Please show each line of the listing where "button" is present.

------------------------------------

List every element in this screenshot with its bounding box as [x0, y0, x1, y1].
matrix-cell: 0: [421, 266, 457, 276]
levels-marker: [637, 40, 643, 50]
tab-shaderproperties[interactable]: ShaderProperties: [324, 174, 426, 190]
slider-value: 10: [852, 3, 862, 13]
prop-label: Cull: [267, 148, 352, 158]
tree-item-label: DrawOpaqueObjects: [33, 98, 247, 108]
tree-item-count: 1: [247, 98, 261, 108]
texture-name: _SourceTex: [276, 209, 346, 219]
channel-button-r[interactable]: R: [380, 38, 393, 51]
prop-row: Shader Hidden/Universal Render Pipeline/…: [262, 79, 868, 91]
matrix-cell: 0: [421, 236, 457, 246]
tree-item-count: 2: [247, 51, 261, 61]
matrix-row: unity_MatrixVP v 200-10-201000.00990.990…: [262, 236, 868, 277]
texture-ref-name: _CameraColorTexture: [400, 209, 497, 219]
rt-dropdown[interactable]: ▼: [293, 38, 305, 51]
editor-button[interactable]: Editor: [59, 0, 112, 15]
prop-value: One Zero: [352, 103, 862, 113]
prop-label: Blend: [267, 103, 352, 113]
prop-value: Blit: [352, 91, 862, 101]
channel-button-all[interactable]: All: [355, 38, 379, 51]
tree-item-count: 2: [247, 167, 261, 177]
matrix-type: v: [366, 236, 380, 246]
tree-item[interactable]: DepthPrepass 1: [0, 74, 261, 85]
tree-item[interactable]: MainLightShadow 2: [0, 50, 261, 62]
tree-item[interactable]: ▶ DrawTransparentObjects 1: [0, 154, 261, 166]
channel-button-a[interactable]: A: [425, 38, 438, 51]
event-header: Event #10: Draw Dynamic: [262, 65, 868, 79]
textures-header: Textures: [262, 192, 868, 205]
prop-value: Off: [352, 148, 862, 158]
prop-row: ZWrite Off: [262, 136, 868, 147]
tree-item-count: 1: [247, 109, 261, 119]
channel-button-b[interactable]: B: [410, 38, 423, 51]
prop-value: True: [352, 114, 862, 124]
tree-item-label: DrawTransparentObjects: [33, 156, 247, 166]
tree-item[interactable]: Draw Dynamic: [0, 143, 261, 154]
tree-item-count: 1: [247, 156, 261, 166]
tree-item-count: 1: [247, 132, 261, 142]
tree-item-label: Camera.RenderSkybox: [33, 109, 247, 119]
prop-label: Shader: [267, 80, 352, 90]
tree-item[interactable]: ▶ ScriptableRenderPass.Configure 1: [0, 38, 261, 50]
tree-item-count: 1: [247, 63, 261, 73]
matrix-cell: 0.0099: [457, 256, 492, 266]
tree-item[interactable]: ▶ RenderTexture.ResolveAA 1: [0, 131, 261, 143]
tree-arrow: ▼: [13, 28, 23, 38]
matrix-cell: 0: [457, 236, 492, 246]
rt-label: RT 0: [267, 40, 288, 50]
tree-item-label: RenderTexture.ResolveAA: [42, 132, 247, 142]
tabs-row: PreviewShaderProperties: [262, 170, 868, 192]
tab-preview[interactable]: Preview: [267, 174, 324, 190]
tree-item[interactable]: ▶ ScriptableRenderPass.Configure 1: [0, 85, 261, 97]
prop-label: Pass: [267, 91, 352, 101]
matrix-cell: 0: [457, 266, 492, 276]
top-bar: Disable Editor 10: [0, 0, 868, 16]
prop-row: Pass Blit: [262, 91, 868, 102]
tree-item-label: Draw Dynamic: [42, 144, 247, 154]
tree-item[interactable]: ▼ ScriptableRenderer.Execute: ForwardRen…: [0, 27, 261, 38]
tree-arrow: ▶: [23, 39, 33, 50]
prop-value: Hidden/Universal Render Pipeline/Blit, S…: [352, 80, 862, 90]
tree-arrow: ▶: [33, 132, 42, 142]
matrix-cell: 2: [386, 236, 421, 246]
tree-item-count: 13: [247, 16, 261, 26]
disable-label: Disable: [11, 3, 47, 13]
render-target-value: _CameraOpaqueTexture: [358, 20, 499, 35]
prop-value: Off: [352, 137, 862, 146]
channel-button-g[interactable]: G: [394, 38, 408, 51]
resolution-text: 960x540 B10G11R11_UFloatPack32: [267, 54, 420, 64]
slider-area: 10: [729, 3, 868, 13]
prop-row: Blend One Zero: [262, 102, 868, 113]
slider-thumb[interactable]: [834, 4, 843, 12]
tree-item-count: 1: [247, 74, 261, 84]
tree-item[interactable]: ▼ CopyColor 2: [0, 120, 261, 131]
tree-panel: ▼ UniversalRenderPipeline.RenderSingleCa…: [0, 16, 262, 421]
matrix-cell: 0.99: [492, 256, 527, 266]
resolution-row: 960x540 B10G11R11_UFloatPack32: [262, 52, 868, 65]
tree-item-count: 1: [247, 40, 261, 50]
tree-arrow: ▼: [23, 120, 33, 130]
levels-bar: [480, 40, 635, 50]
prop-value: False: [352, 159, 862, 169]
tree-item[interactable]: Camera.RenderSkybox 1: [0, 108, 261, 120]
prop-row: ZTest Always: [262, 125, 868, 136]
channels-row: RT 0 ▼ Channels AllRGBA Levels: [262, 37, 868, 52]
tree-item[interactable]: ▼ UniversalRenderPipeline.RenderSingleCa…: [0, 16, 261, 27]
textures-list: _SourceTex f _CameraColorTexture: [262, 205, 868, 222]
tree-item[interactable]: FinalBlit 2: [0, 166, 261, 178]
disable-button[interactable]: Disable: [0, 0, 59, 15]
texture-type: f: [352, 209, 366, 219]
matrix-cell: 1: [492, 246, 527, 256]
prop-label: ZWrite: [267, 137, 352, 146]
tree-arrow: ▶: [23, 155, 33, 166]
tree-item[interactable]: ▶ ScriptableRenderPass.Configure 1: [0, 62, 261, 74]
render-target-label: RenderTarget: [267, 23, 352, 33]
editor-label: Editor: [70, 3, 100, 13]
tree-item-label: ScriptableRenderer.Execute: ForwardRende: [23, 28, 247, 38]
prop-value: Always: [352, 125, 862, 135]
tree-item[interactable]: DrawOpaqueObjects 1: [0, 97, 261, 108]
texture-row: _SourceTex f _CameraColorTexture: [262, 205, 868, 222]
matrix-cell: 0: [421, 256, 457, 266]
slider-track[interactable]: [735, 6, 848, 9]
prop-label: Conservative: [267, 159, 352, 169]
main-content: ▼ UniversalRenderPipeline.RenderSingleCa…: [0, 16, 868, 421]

------------------------------------

**Answer box:**
channel-button-r[interactable]: R: [380, 38, 393, 51]
editor-button[interactable]: Editor: [59, 0, 112, 15]
channel-button-all[interactable]: All: [355, 38, 379, 51]
channel-button-a[interactable]: A: [425, 38, 438, 51]
channel-button-b[interactable]: B: [410, 38, 423, 51]
channel-button-g[interactable]: G: [394, 38, 408, 51]
disable-button[interactable]: Disable: [0, 0, 59, 15]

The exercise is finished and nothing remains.